Beginning with the line that contains "December 2010 (460, 1782)" and concluding with the final line of the listing below, output each line exactly, and only those lines.

** Data section follows **

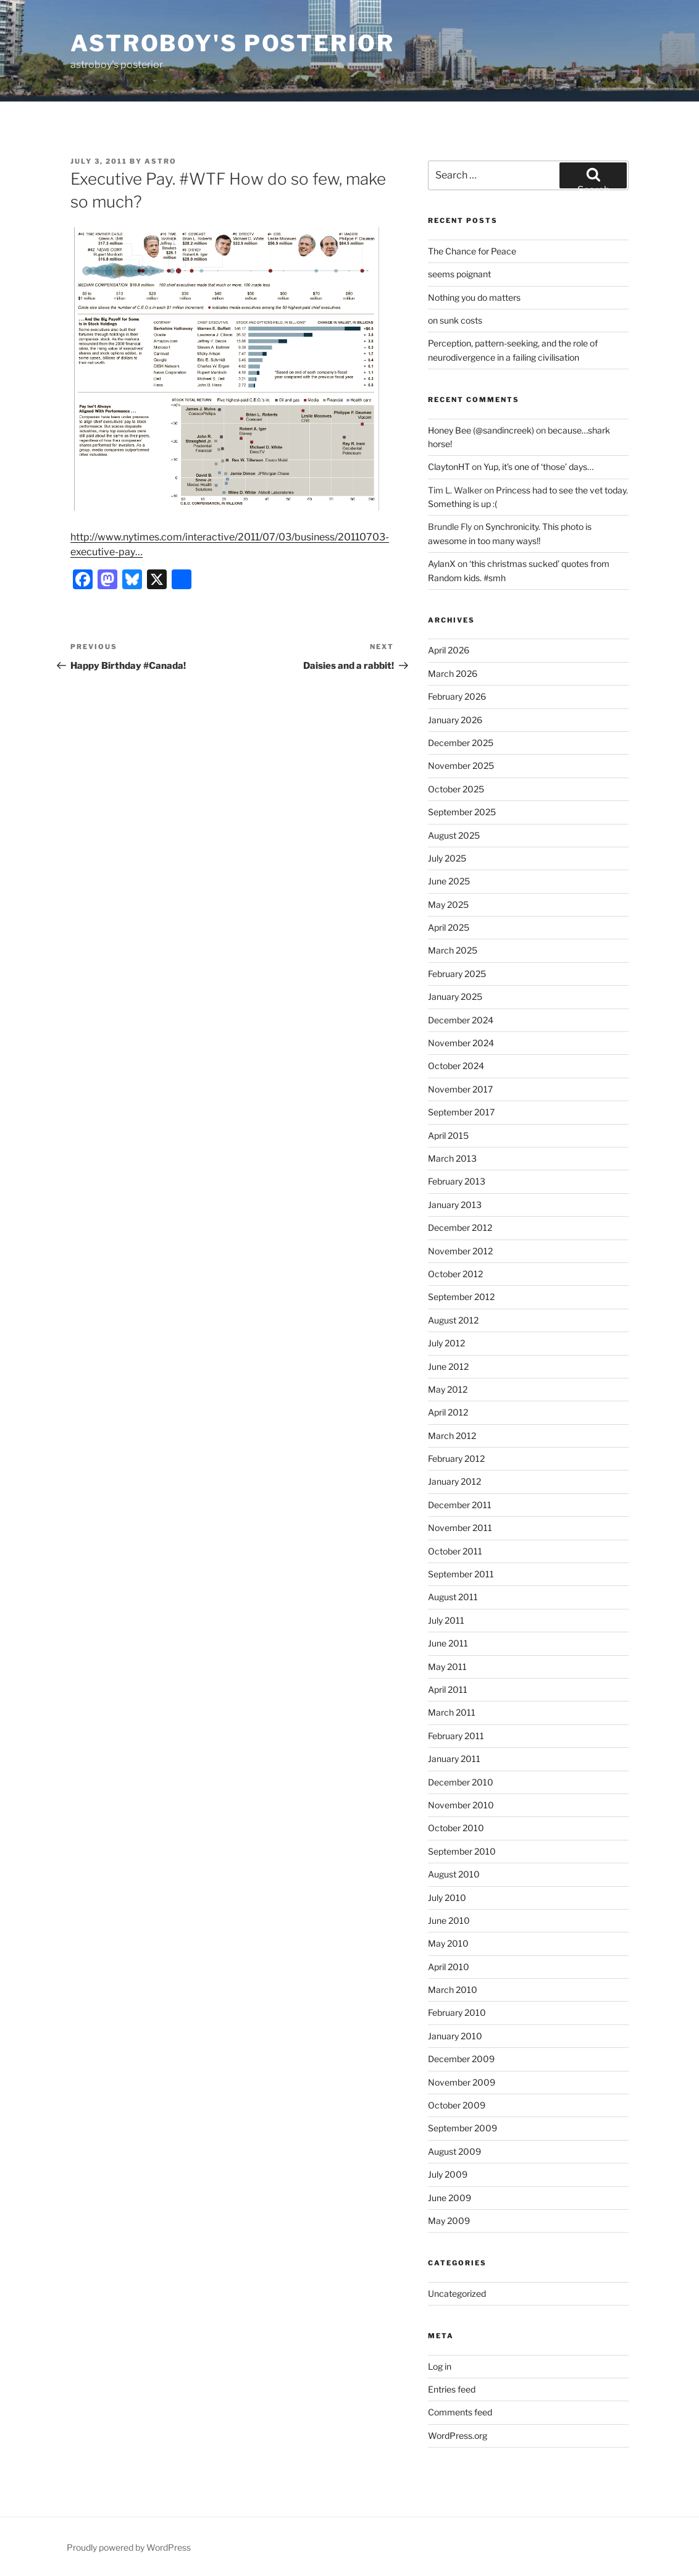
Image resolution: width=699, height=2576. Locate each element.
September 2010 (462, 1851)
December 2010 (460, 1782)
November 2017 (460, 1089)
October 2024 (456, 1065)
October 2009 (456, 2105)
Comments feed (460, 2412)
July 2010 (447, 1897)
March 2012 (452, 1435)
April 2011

** End of Data section **

## Problem solution:
December 2010 (460, 1782)
November 2017 (460, 1089)
October 2024 (456, 1065)
October 2009 (456, 2105)
Comments feed (460, 2412)
July 2010 (447, 1897)
March 2012 (452, 1435)
April 2011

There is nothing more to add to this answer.